Re: [blktests] zbd/012: Test requeuing of zoned writes and queue freezing

Damien Le Moal <dlemoal@xxxxxxxxxx> · Wed, 27 Nov 2024 20:31:43 +0900

On 11/27/24 17:58, Christoph Hellwig wrote:
> On Wed, Nov 27, 2024 at 05:17:08PM +0900, Damien Le Moal wrote:
>> After all these fixes, the last remaining problem is the zone write
>> plug error recovery issuing a report zone which can block if a queue 
>> freeze was initiated.
>>
>> That can prevent forward progress and hang the freeze caller. I do not
>> see any way to avoid that report zones. I think this could be fixed with
>> a magic BLK_MQ_REQ_INTERNAL flag passed to blk_mq_alloc_request() and
>> propagated to blk_queue_enter() to forcefully take a queue usage counter
>> reference even if a queue freeze was started. That would ensure forward
>> progress (i.e. scsi_execute_cmd() or the NVMe equivalent would not block
>> forever). Need to think more about that.
> 
> You are talking about disk_zone_wplug_handle_error here, right?

Yes.

> We should not issue a report zones to a frozen queue, as that would
> bypass the freezing protection.  I suspect the right thing is to
> simply defer the error recovery action until after the queue is
> unfrozen.

But that is the issue: if we defer the report zones, we cannot make progress
with BIOs still plugged in the zone write plug BIO list. These hold a queue
usage reference that the queue freeze wait is waiting for. We have to somehow
allow that report zones to execute to make progress and empty the zone write
plugs of all plugged BIOs.

Note that if we were talking about regular writes only, we would not need to
care about error recovery as we would simply need to abort all these plugged
BIOs (as we know they will fail anyway). But for a correct zone append
emulation, we need to recover the zone write pointer to resume the execution of
the plugged BIOs. Otherwise, the user would see failed zone append commands that
are not suppose to fail unless the drive (or the zone) is dead...
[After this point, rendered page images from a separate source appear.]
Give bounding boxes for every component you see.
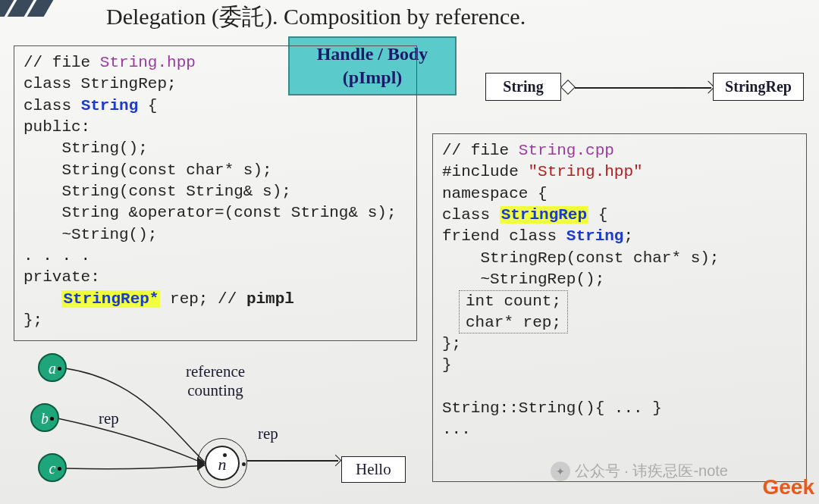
watermark: ✦ 公众号 · 讳疾忌医-note — [551, 461, 728, 481]
code-block-string-hpp: // file String.hpp class StringRep; clas… — [14, 45, 417, 341]
uml-class-stringrep: StringRep — [713, 73, 804, 101]
arrow-to-hello — [247, 460, 338, 462]
hello-box: Hello — [341, 456, 406, 483]
code-block-string-cpp: // file String.cpp #include "String.hpp"… — [432, 133, 807, 482]
corner-stripes — [0, 0, 83, 23]
uml-aggregation-diamond — [560, 80, 576, 95]
uml-class-string: String — [485, 73, 561, 101]
reference-counting-diagram: a b c rep referencecounting n rep Hello — [15, 349, 425, 500]
uml-diagram: String StringRep — [485, 65, 804, 111]
uml-connector — [575, 87, 711, 89]
watermark-text: 公众号 · 讳疾忌医-note — [575, 461, 728, 481]
geek-brand: Geek — [763, 475, 815, 499]
label-rep-right: rep — [258, 424, 278, 443]
label-reference-counting: referencecounting — [186, 362, 245, 400]
wechat-icon: ✦ — [551, 462, 570, 481]
node-a: a — [38, 353, 67, 382]
node-b: b — [30, 403, 59, 432]
label-rep-left: rep — [99, 409, 119, 428]
slide-title: Delegation (委託). Composition by referenc… — [106, 2, 526, 33]
node-c: c — [38, 453, 67, 482]
node-n: n — [205, 446, 240, 481]
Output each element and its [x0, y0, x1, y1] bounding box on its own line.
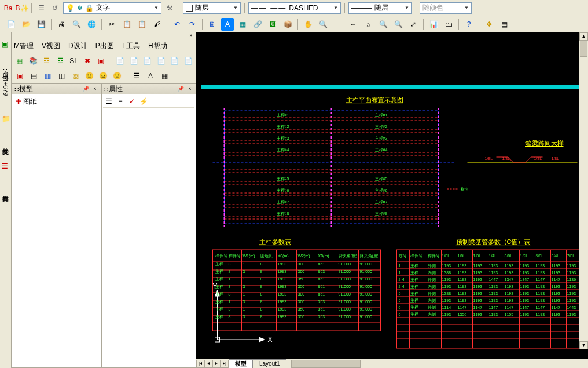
- close-icon[interactable]: ×: [91, 86, 98, 93]
- paste-icon[interactable]: 📋: [135, 18, 148, 31]
- menu-design[interactable]: D设计: [68, 41, 87, 51]
- image-icon[interactable]: 🖼: [266, 18, 279, 31]
- model-tree[interactable]: ✚ 图纸: [12, 94, 101, 367]
- help-icon[interactable]: ?: [462, 18, 475, 31]
- zoom-out-icon[interactable]: 🔍: [392, 18, 405, 31]
- b2-icon[interactable]: ▤: [28, 70, 39, 82]
- sidebar-tab-folder[interactable]: 我的文件夹: [1, 141, 10, 145]
- menu-help[interactable]: H帮助: [148, 41, 167, 51]
- tab-layout1[interactable]: Layout1: [253, 359, 286, 369]
- list-icon[interactable]: ☰: [131, 70, 142, 82]
- zoom-realtime-icon[interactable]: 🔍: [317, 18, 329, 31]
- sidebar-wizard-icon[interactable]: ☰: [2, 163, 10, 171]
- pin-icon[interactable]: 📌: [177, 86, 184, 93]
- scroll-down-icon[interactable]: ▼: [579, 341, 588, 349]
- layer-previous-icon[interactable]: ↺: [49, 2, 61, 14]
- lineweight-combo[interactable]: ——— 随层 ▼: [348, 2, 412, 14]
- sidebar-tab-project[interactable]: 项目:K44+679: [1, 66, 10, 98]
- undo-icon[interactable]: ↶: [171, 18, 183, 31]
- xref-icon[interactable]: 🔗: [251, 18, 264, 31]
- layer-states-icon[interactable]: ⚒: [164, 2, 175, 14]
- redo-icon[interactable]: ↷: [186, 18, 199, 31]
- b3-icon[interactable]: ▥: [42, 70, 53, 82]
- check-icon[interactable]: ✓: [127, 97, 137, 106]
- x2-icon[interactable]: ▣: [95, 55, 106, 67]
- a360-icon[interactable]: A: [221, 18, 234, 31]
- linetype-combo[interactable]: —— —— DASHED ▼: [248, 2, 341, 14]
- tree-root-item[interactable]: ✚ 图纸: [13, 96, 100, 108]
- open-icon[interactable]: 📂: [20, 18, 32, 31]
- layers3-icon[interactable]: ☲: [54, 55, 65, 67]
- close-icon[interactable]: ×: [186, 86, 193, 93]
- face1-icon[interactable]: 🙂: [83, 70, 95, 82]
- matchprop-icon[interactable]: 🖌: [150, 18, 163, 31]
- layer-combo[interactable]: 💡 ❄ 🔒 文字 ▼: [63, 2, 161, 14]
- copy-icon[interactable]: 📋: [120, 18, 133, 31]
- layers2-icon[interactable]: ☲: [41, 55, 52, 67]
- b1-icon[interactable]: ▣: [14, 70, 25, 82]
- face2-icon[interactable]: 😐: [97, 70, 109, 82]
- events-icon[interactable]: ⚡: [139, 97, 148, 106]
- save-icon[interactable]: 💾: [35, 18, 47, 31]
- properties-icon[interactable]: 📊: [427, 18, 440, 31]
- zoom-previous-icon[interactable]: ←: [347, 18, 359, 31]
- cut-icon[interactable]: ✂: [105, 18, 118, 31]
- tab-first-icon[interactable]: |◂: [196, 360, 204, 368]
- sidebar-folder-icon[interactable]: 📁: [2, 115, 10, 123]
- pin-icon[interactable]: 📌: [82, 86, 89, 93]
- sl-icon[interactable]: SL: [68, 55, 79, 67]
- menu-view[interactable]: V视图: [42, 41, 60, 51]
- tab-prev-icon[interactable]: ◂: [204, 360, 212, 368]
- horizontal-scrollbar[interactable]: [289, 360, 588, 368]
- doc3-icon[interactable]: 📄: [142, 55, 153, 67]
- text-icon[interactable]: A: [145, 70, 156, 82]
- tab-next-icon[interactable]: ▸: [212, 360, 220, 368]
- tab-model[interactable]: 模型: [229, 359, 253, 369]
- tool-palettes-icon[interactable]: ❖: [483, 18, 495, 31]
- print-preview-icon[interactable]: 🔍: [70, 18, 83, 31]
- zoom-in-icon[interactable]: 🔍: [377, 18, 389, 31]
- clean-screen-icon[interactable]: ▤: [498, 18, 510, 31]
- zoom-window-icon[interactable]: ◻: [332, 18, 344, 31]
- doc2-icon[interactable]: 📄: [128, 55, 139, 67]
- doc5-icon[interactable]: 📄: [169, 55, 180, 67]
- zoom-extents-icon[interactable]: ⤢: [407, 18, 420, 31]
- scroll-thumb[interactable]: [580, 41, 587, 57]
- drawing-canvas[interactable]: 主桿平面布置示意图: [196, 32, 588, 359]
- grid-icon[interactable]: ▦: [14, 55, 25, 67]
- dwf-icon[interactable]: 📦: [281, 18, 294, 31]
- face3-icon[interactable]: 🙁: [111, 70, 123, 82]
- x1-icon[interactable]: ✖: [82, 55, 93, 67]
- scroll-up-icon[interactable]: ▲: [579, 32, 588, 41]
- pan-icon[interactable]: ✋: [302, 18, 314, 31]
- hscroll-thumb[interactable]: [291, 360, 361, 368]
- categorize-icon[interactable]: ☰: [104, 97, 113, 106]
- books-icon[interactable]: 📚: [27, 55, 38, 67]
- layer-manager-icon[interactable]: ☰: [35, 2, 47, 14]
- sidebar-project-icon[interactable]: ▣: [2, 41, 10, 49]
- app-icon-2[interactable]: B✨: [16, 2, 28, 14]
- grid2-icon[interactable]: ▦: [159, 70, 170, 82]
- app-icon-1[interactable]: Ba: [2, 2, 14, 14]
- menu-manage[interactable]: M管理: [14, 41, 34, 51]
- zoom-scale-icon[interactable]: ⌕: [362, 18, 374, 31]
- panel-close-icon[interactable]: ×: [188, 33, 194, 39]
- designcenter-icon[interactable]: 🗃: [442, 18, 455, 31]
- dwg-icon[interactable]: 🗎: [206, 18, 219, 31]
- plotstyle-combo[interactable]: 随颜色 ▼: [420, 2, 472, 14]
- doc6-icon[interactable]: 📄: [182, 55, 193, 67]
- b4-icon[interactable]: ◫: [56, 70, 67, 82]
- new-icon[interactable]: 📄: [5, 18, 17, 31]
- publish-icon[interactable]: 🌐: [85, 18, 98, 31]
- doc4-icon[interactable]: 📄: [156, 55, 167, 67]
- tab-last-icon[interactable]: ▸|: [220, 360, 229, 368]
- block-icon[interactable]: ▦: [236, 18, 249, 31]
- color-combo[interactable]: 随层 ▼: [183, 2, 241, 14]
- sidebar-tab-wizard[interactable]: 操作向导: [1, 188, 10, 193]
- print-icon[interactable]: 🖨: [55, 18, 68, 31]
- menu-plot[interactable]: P出图: [95, 41, 114, 51]
- alpha-icon[interactable]: ≡: [116, 97, 125, 106]
- doc1-icon[interactable]: 📄: [115, 55, 126, 67]
- vertical-scrollbar[interactable]: ▲ ▼: [579, 32, 588, 349]
- menu-tools[interactable]: T工具: [122, 41, 140, 51]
> I wonder if the separate error work handler should go away, instead
> blk_zone_wplug_bio_work should always check for an error first
> and in that case do the report zones.  And blk_zone_wplug_handle_write
> would always defer to the work queue if there was an error.

That would not change a thing. The issue is that if a queue freeze has started,
executing a report zone can block on a request allocation (on the
blk_queue_enter() it implies if there are no cached requests). So the same
problem remains.

Though I agree that the error recovery could be moved to the zone BIO work and
we could get rid of the error recovery work.

But we still need to somehow allow that report zone to execute even if a queue
freeze has started... Hence the idea of the BLK_MQ_REQ_INTERNAL flag to allow
that, for special cases like this one were completing BIOs depends on first
executing another internal command. Or maybe we could try to pre-allocate a
request for such case, but managing that request to not have it freed to be able
to reuse it until all errors are processed may need many block layer changes...

-- 
Damien Le Moal
Western Digital Research